Real estate projects beyond tier I regions to get a boost
A part of the latest Budget was allocated for the creation of more economic corridors aimed at boosting the development of public infrastructure projects such as roadways, ports, railways, airports, warehousing, oil and gas pipelines, etc. Enhanced spending on the development of roadways will improve inter- as well as intra-state connectivity. Plans were also announced to expand the metro coverage across India, with a special focus on developing Kochi Metro, Chennai Metro Phase 2, Bengaluru Phase 2A and B, Nashik and Nagpur Metros, among others.

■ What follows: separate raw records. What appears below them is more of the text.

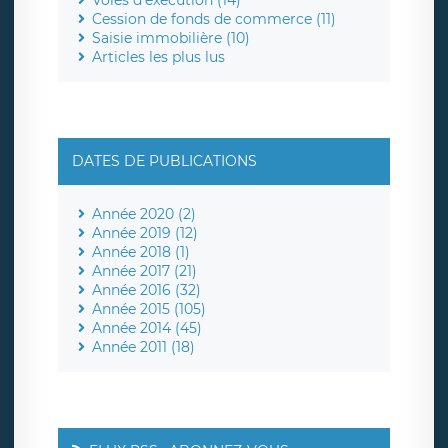
Cession de fonds de commerce (11)
Saisie immobilière (10)
Articles les plus lus
DATES DE PUBLICATIONS
Année 2020 (2)
Année 2019 (12)
Année 2018 (1)
Année 2017 (21)
Année 2016 (32)
Année 2015 (105)
Année 2014 (45)
Année 2011 (18)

By enabling a more seamless movement to and from urban centers, these proposals have the potential to propel the development of real estate, both commercial and residential, along the newly proposed transit corridors, especially projects located in tier II and tier III regions. These projects are also bound to attract significant investor interest and, as a result, boost employment generation, thereby contributing towards economic resuscitation.

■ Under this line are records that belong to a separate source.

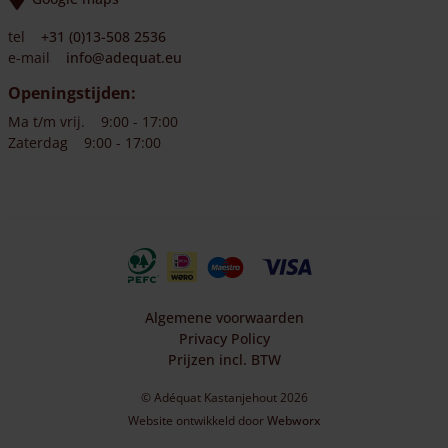
tel
+31 (0)13-508 2536
e-mail
info@adequat.eu
Openingstijden:
Ma t/m vrij.
9:00 - 17:00
Zaterdag
9:00 - 17:00
Algemene voorwaarden
Privacy Policy
Prijzen incl. BTW
© Adéquat Kastanjehout 2026
Website ontwikkeld door
Webworx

Towards an Aatmanirbhar real estate
The structural reforms announced in the Budget are aligned with the Aatmanirbhar packages announced last year by the PM in line with Mahatma Gandhi’s vision of making India a self-reliant and self-sufficient nation. Besides promising to accelerate the development of infrastructure, the FM has proposed to institute a separate administrative structure to promote ease of doing business. This move, complemented by a remarkable 34 per cent increase in CAPEX investments in the construction and development of real estate infrastructure, will support the domestic real estate startups and businesses.

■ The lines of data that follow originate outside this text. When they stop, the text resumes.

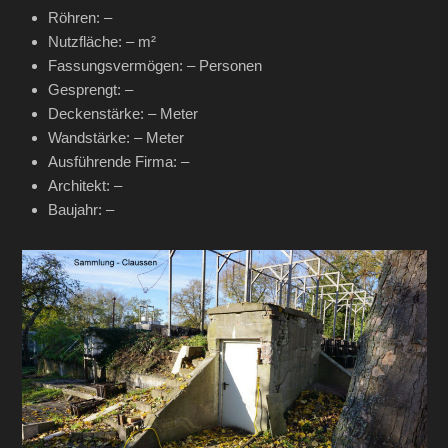
Röhren: –
Nutzfläche: – m²
Fassungsvermögen: – Personen
Gesprengt: –
Deckenstärke: – Meter
Wandstärke: – Meter
Ausführende Firma: –
Architekt: –
Baujahr: –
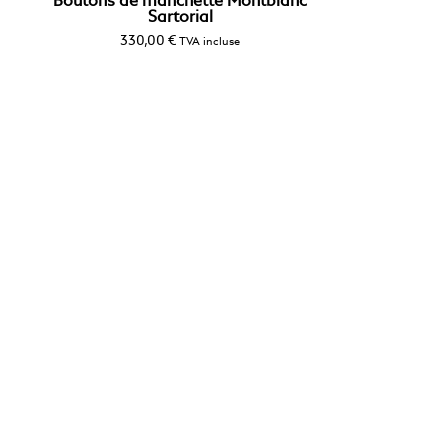
Boutons de manchette Montblanc
Sartorial
330,00
€
TVA incluse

The FM also acknowledged NRI homebuyers as important stakeholders within the country’s real estate sector. This is on account of the increased NRI interest in buying properties in India amid the pandemic-led concerns of financial and social security. The Budget has accommodated this phenomenon by increasing the NRI residency limit, which will further stimulate the residential housing segment in the long run.
Having acknowledged the above, the demand for industry status to real estate, and single window clearance is still pending. Reduction of stamp duty in other states is also something that would help the sector recover. Although affordable housing is given a push, the definition of affordable housing is not uniform across cities. Some efforts need to be put into boosting sales of houses in INR 60-80 lakh bracket. And the biggest miss would be not giving a push to under construction properties with large inventory of under construction projects across cities. Model tenancy act is also something that is long overdue now.
The bottom line
In addition to the aforementioned proposals, the extension of tax holiday for startups by another year, a tax exemption for relocating funds to IFSC, and a tax holiday for the aircraft leasing business in GIFT City will further bolster the state of India’s realty space. At the same time, the proposal to raise customs duty on solar inverters to 20 per cent from 5 per cent will likely increase the cost of the commercial and residential developments. However, the decision of monetizing land will serve to balance it out.
Finally, it is worth noting that the main slant of the Budget was towards addressing the immediate concerns that have come to the fore on account of the pandemic. Moving ahead, as the economy gets back on track, we can expect the government to make some big bang announcements that were understandably missing from the Union Budget 2021.